# Car crate size for adult male?



## The Bear (Apr 10, 2021)

We have a 5 month old male Vizsla and want to get a crate for the hatchback/boot/trunk of the car for him to travel in. As he is still a puppy we don't know how big he will be when fully grown so it is hard to gauge how big a crate we will ultimately need. We have been told by the breeder and other V owners that he looks like he is going to be a big boy.
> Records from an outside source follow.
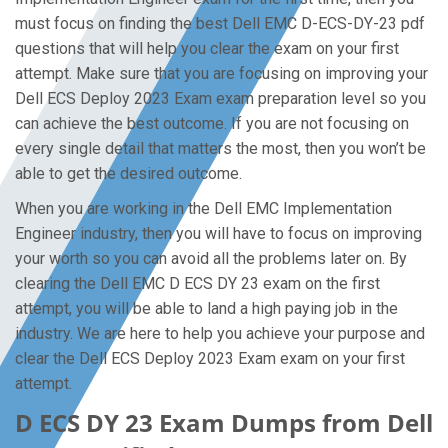
must focus on finding the best Dell EMC D-ECS-DY-23 pdf
questions that will help you clear the exam on your first
attempt. Make sure that you are focusing on improving your
Dell ECS Deploy 2023 Exam exam preparation level so you
can achieve the best outcome. If you are not focusing on
every single detail that matters the most, then you won’t be
able to get the desired outcome.
When you are working in the Dell EMC Implementation
Engineer industry, then you will have to focus on improving
your worth so you can avoid all the problems later on. By
clearing the Dell EMC D ECS DY 23 exam on the first
attempt, you will be able to land a high paying job in the
industry. We are here to help you achieve your purpose and
clear the Dell ECS Deploy 2023 Exam exam on your first
attempt.
D ECS DY 23 Exam Dumps from Dell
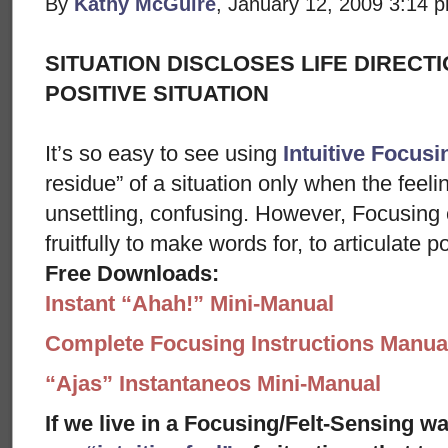
By
Kathy McGuire
, January 12, 2009 3:14 
SITUATION DISCLOSES LIFE DIRECTI
POSITIVE SITUATION
It’s so easy to see using
Intuitive Focusi
residue” of a situation only when the feeli
unsettling, confusing. However, Focusing 
fruitfully to make words for, to articulate 
Free Downloads:
Instant “Ahah!” Mini-Manual
Complete Focusing Instructions Manual
“Ajas” Instantaneos Mini-Manual
If we live in a Focusing/Felt-Sensing wa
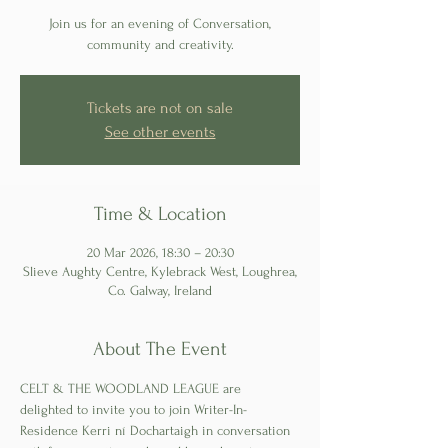
Join us for an evening of Conversation,
Tickets are not on sale
See other events
Time & Location
20 Mar 2026, 18:30 – 20:30
Slieve Aughty Centre, Kylebrack West, Loughrea,
Co. Galway, Ireland
About The Event
CELT & THE WOODLAND LEAGUE are 
delighted to invite you to join Writer-In-
Residence Kerri ní Dochartaigh in conversation 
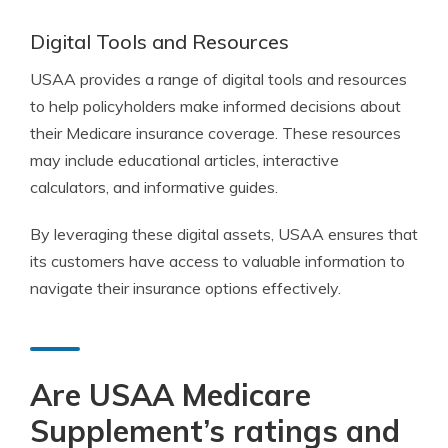
Digital Tools and Resources
USAA provides a range of digital tools and resources
to help policyholders make informed decisions about
their Medicare insurance coverage. These resources
may include educational articles, interactive
calculators, and informative guides.
By leveraging these digital assets, USAA ensures that
its customers have access to valuable information to
navigate their insurance options effectively.
Are USAA Medicare
Supplement’s ratings and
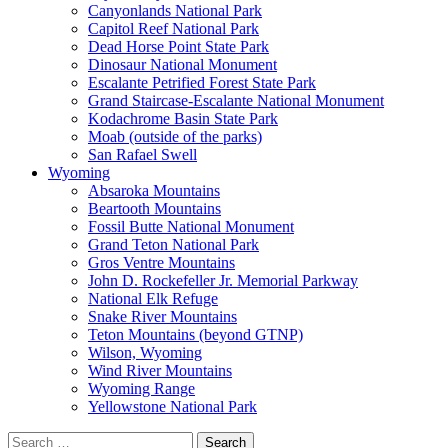
Canyonlands National Park
Capitol Reef National Park
Dead Horse Point State Park
Dinosaur National Monument
Escalante Petrified Forest State Park
Grand Staircase-Escalante National Monument
Kodachrome Basin State Park
Moab (outside of the parks)
San Rafael Swell
Wyoming
Absaroka Mountains
Beartooth Mountains
Fossil Butte National Monument
Grand Teton National Park
Gros Ventre Mountains
John D. Rockefeller Jr. Memorial Parkway
National Elk Refuge
Snake River Mountains
Teton Mountains (beyond GTNP)
Wilson, Wyoming
Wind River Mountains
Wyoming Range
Yellowstone National Park
Search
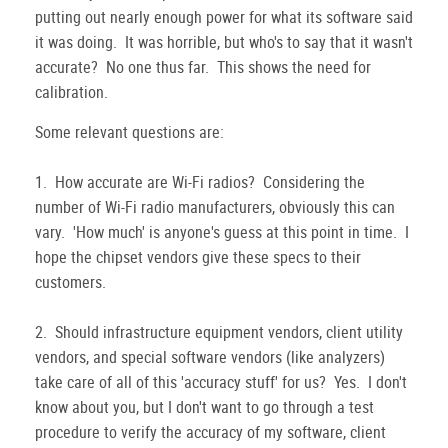
putting out nearly enough power for what its software said
it was doing. It was horrible, but who's to say that it wasn't
accurate? No one thus far. This shows the need for
calibration.
Some relevant questions are:
1. How accurate are Wi-Fi radios? Considering the
number of Wi-Fi radio manufacturers, obviously this can
vary. 'How much' is anyone's guess at this point in time. I
hope the chipset vendors give these specs to their
customers.
2. Should infrastructure equipment vendors, client utility
vendors, and special software vendors (like analyzers)
take care of all of this 'accuracy stuff' for us? Yes. I don't
know about you, but I don't want to go through a test
procedure to verify the accuracy of my software, client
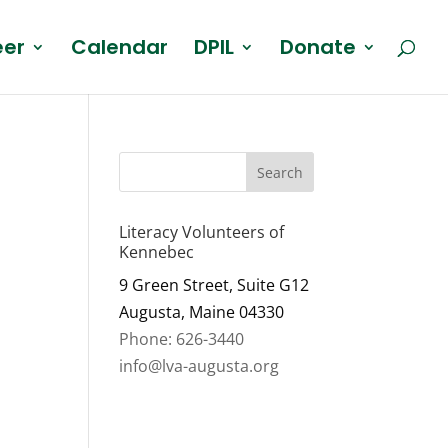
eer
Calendar
DPIL
Donate
Literacy Volunteers of
Kennebec
9 Green Street, Suite G12
Augusta, Maine 04330
Phone: 626-3440
info@lva-augusta.org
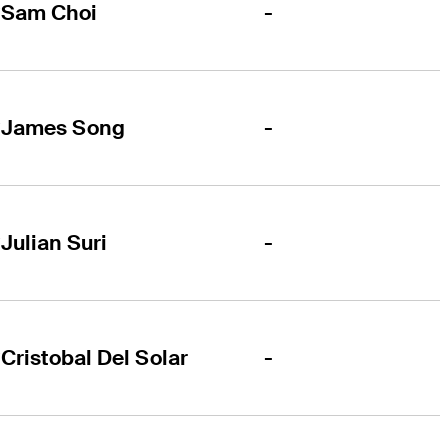
-
Sam Choi
-
James Song
-
Julian Suri
-
Cristobal Del Solar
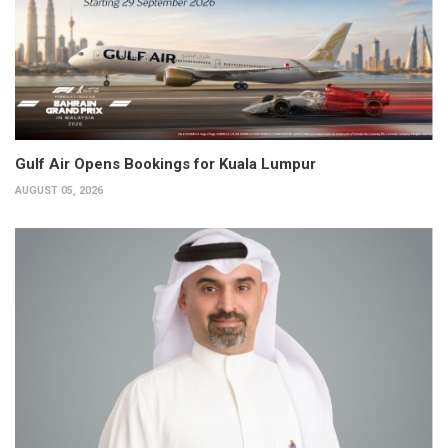
Gulf Air Opens Bookings for Kuala Lumpur
AUGUST 05, 2026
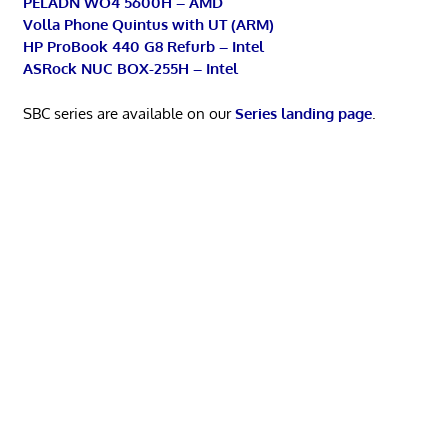
PELADN WO4 5600H – AMD
Volla Phone Quintus with UT (ARM)
HP ProBook 440 G8 Refurb – Intel
ASRock NUC BOX-255H – Intel
SBC series are available on our
Series landing page
.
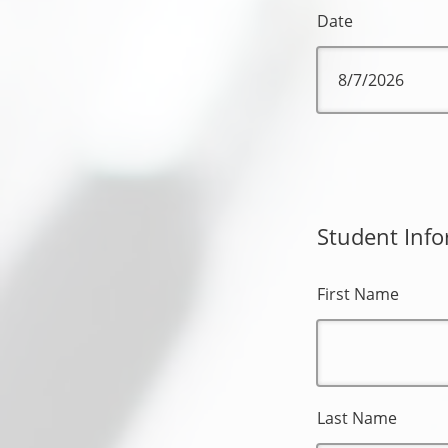
Date
Student Info
First Name
Last Name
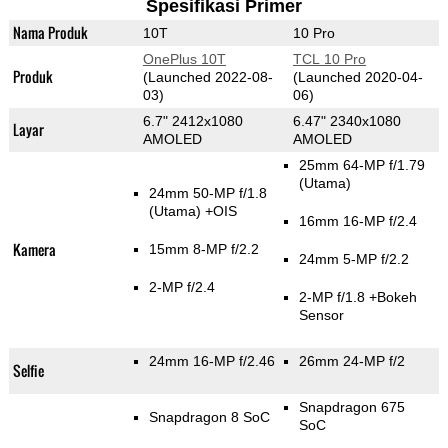
Spesifikasi Primer
Nama Produk
10T
10 Pro
OnePlus 10T
TCL 10 Pro
Produk
(Launched 2022-08-
(Launched 2020-04-
03)
06)
6.7" 2412x1080
6.47" 2340x1080
Layar
AMOLED
AMOLED
25mm 64-MP f/1.79
(Utama)
24mm 50-MP f/1.8
(Utama)
+OIS
16mm 16-MP f/2.4
Kamera
15mm 8-MP f/2.2
24mm 5-MP f/2.2
2-MP f/2.4
2-MP f/1.8
+Bokeh
Sensor
24mm 16-MP f/2.46
26mm 24-MP f/2
Selfie
Snapdragon 675
Snapdragon 8 SoC
SoC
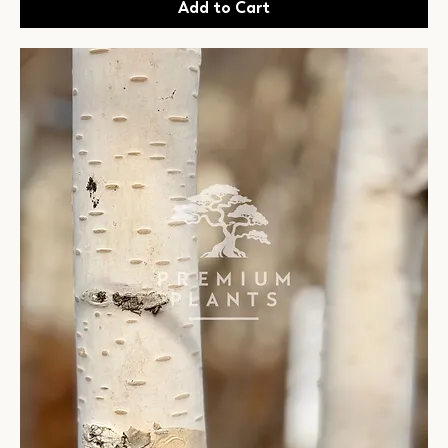
Add to Cart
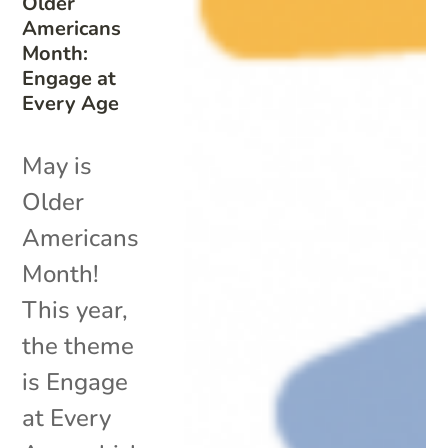
Older
Americans
Month:
Engage at
Every Age
May is
Older
Americans
Month!
This year,
the theme
is Engage
at Every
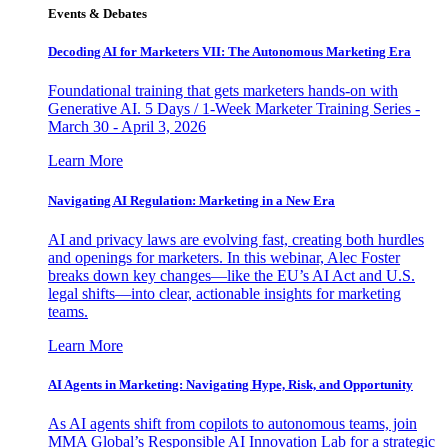
Events & Debates
Decoding AI for Marketers VII: The Autonomous Marketing Era
Foundational training that gets marketers hands-on with
Generative AI. 5 Days / 1-Week Marketer Training Series -
March 30 - April 3, 2026
Learn More
Navigating AI Regulation: Marketing in a New Era
AI and privacy laws are evolving fast, creating both hurdles
and openings for marketers. In this webinar, Alec Foster
breaks down key changes—like the EU’s AI Act and U.S.
legal shifts—into clear, actionable insights for marketing
teams.
Learn More
AI Agents in Marketing: Navigating Hype, Risk, and Opportunity
As AI agents shift from copilots to autonomous teams, join
MMA Global’s Responsible AI Innovation Lab for a strategic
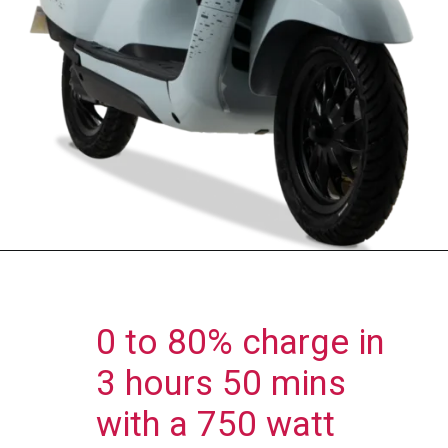
0 to 80% charge in
3 hours 50 mins
with a 750 watt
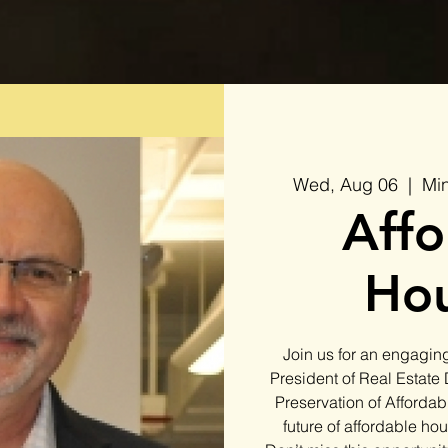
Wed, Aug 06
  |  
Min
Affo
Hou
Join us for an engaging
President of Real Estate
Preservation of Affordab
future of affordable ho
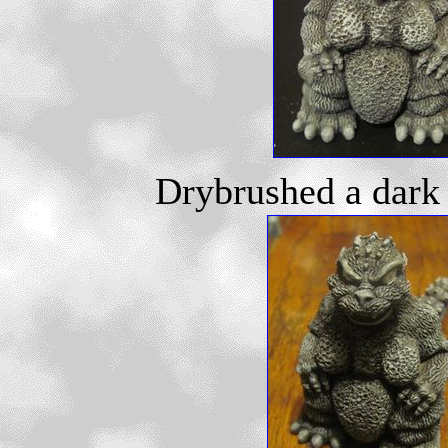
Drybrushed a dark g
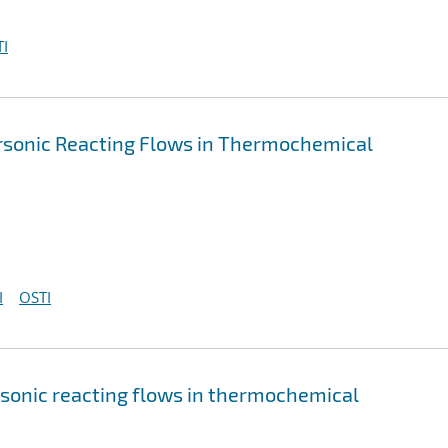
I
ersonic Reacting Flows in Thermochemical
I
OSTI
rsonic reacting flows in thermochemical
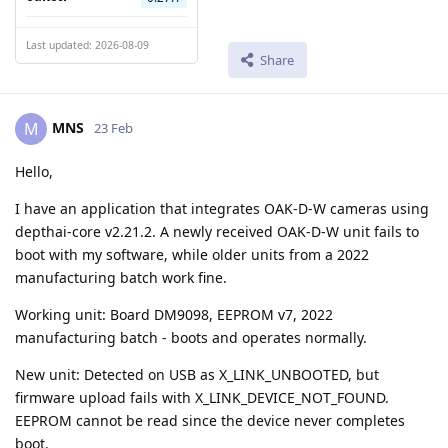
Last updated: 2026-08-09
Share
MNS
M
23 Feb
Hello,
I have an application that integrates OAK-D-W cameras using
depthai-core v2.21.2. A newly received OAK-D-W unit fails to
boot with my software, while older units from a 2022
manufacturing batch work fine.
Working unit: Board DM9098, EEPROM v7, 2022
manufacturing batch - boots and operates normally.
New unit: Detected on USB as X_LINK_UNBOOTED, but
firmware upload fails with X_LINK_DEVICE_NOT_FOUND.
EEPROM cannot be read since the device never completes
boot.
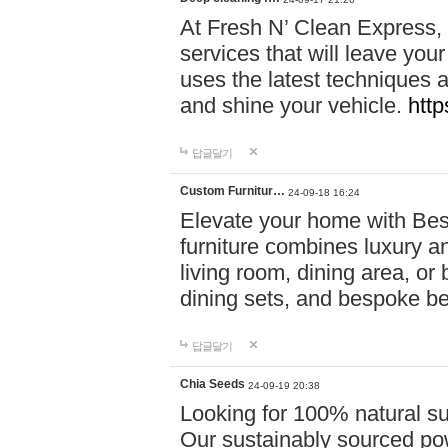
At Fresh N’ Clean Express,
services that will leave you
uses the latest techniques a
and shine your vehicle.
http
답글달기
Custom Furnitur…
24-09-18 16:24
Elevate your home with B
furniture combines luxury an
living room, dining area, o
dining sets, and bespoke b
답글달기
Chia Seeds
24-09-19 20:38
Looking for 100% natural su
Our sustainably sourced po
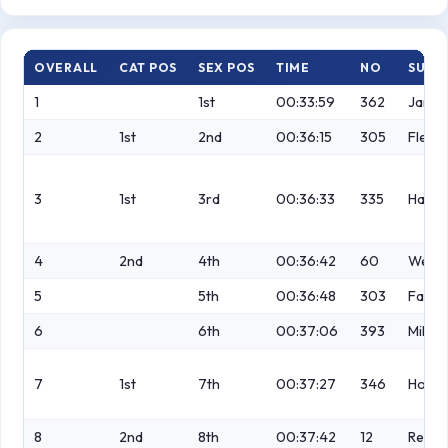
OVERALL
CAT POS
SEX POS
TIME
NO
SURN
1
1st
00:33:59
362
Jame
2
1st
2nd
00:36:15
305
Flemi
3
1st
3rd
00:36:33
335
Harki
4
2nd
4th
00:36:42
60
Wethe
5
5th
00:36:48
303
Fazak
6
6th
00:37:06
393
Millar
7
1st
7th
00:37:27
346
Holm
8
2nd
8th
00:37:42
12
Readi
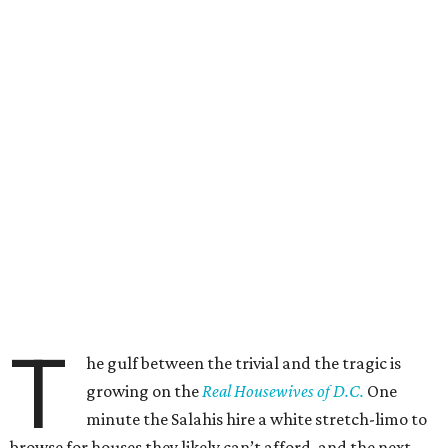
T
he gulf between the trivial and the tragic is
growing on the
Real Housewives of D.C.
One
minute the Salahis hire a white stretch-limo to
browse for houses they likely can’t afford, and the next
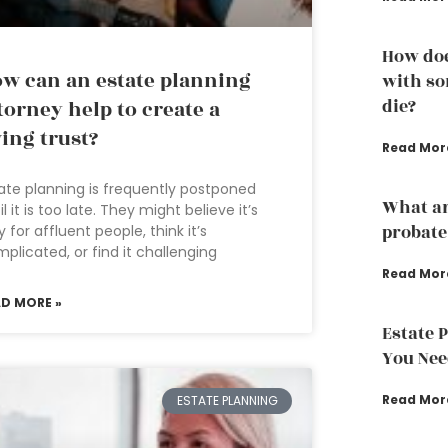
How doe
w can an estate planning
with so
die?
torney help to create a
ving trust?
Read Mor
ate planning is frequently postponed
What ar
il it is too late. They might believe it’s
probate
y for affluent people, think it’s
plicated, or find it challenging
Read Mor
AD MORE »
Estate 
You Nee
Read Mor
ESTATE PLANNING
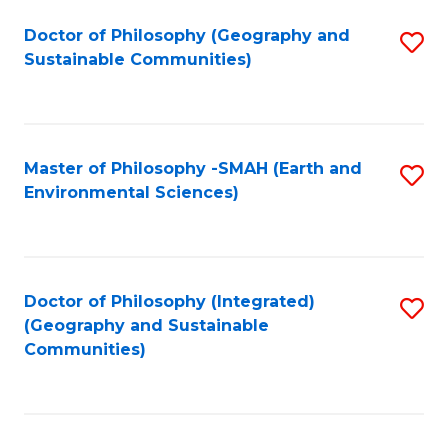
Fa
Doctor of Philosophy (Geography and
S
Sustainable Communities)
to
C
Fa
Master of Philosophy -SMAH (Earth and
S
Environmental Sciences)
to
C
Fa
Doctor of Philosophy (Integrated)
S
(Geography and Sustainable
to
Communities)
C
Fa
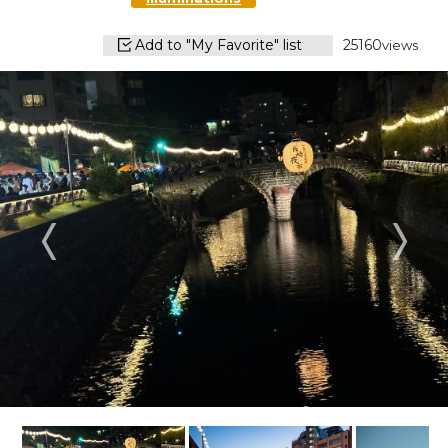
Add to "My Favorite" list
25160
views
If you use a car crate for your adult male Vizsla, what size (width/depth/height) crate do you use? 
If anyone is using a Trans K9 crate (UK but possibly available in the US/elsewhere), which model number are you using? I think my car will fit a Trans K9 B23 (609W/907D/648H) or a B33 (660W/1001D/670H) but am concerned they will not be big enough for an adult male. Sizes mentioned are in millimeters.


----------



## harrigab (Aug 21, 2011)

what car is it going in? I just crate my two in back of my L200, not sure of dimensions tbh


----------



## The Bear (Apr 10, 2021)

harrigab said:


> what car is it going in? I just crate my two in back of my L200, not sure of dimensions tbh


The car is a Skoda Kodiaq so a pretty big boot (1m/1m ish) but I don't want the dog to have all of it.


----------



## PhilipL (Sep 28, 2018)

My boy Rafa is a big Vizsla he weighs 30kg and we tried crating him in our car when he was younger and not fully grown, with a medium sized crate, however as he grew into an adult he bacame much too large for that size crate and a larger 42" crate was too big to fit in the car without lowering the rear seats full time. We had no option but to buy a wire mesh seperator that goes behind the rear seats and he has the entire boot area to sit or stand or lie down in, this is so much better for him than either crate in the car ever was.


----------



## Jay7 (Jul 8, 2021)

The Bear said:


> The car is a Skoda Kodiaq so a pretty big boot (1m/1m ish) but I don't want the dog to have all of it.


What did you do at the end? What crate size (or other solution) did you go for? Does it work well for you?

I'm currently researching crates and cars. We have a 3-months old HWV and an Audi A6 Avant. The boot could be big enough for him but we'll need extra space for other stuff. We have 3 kids, so cannot use the rear seats for luggage or the dog. Thanks.


----------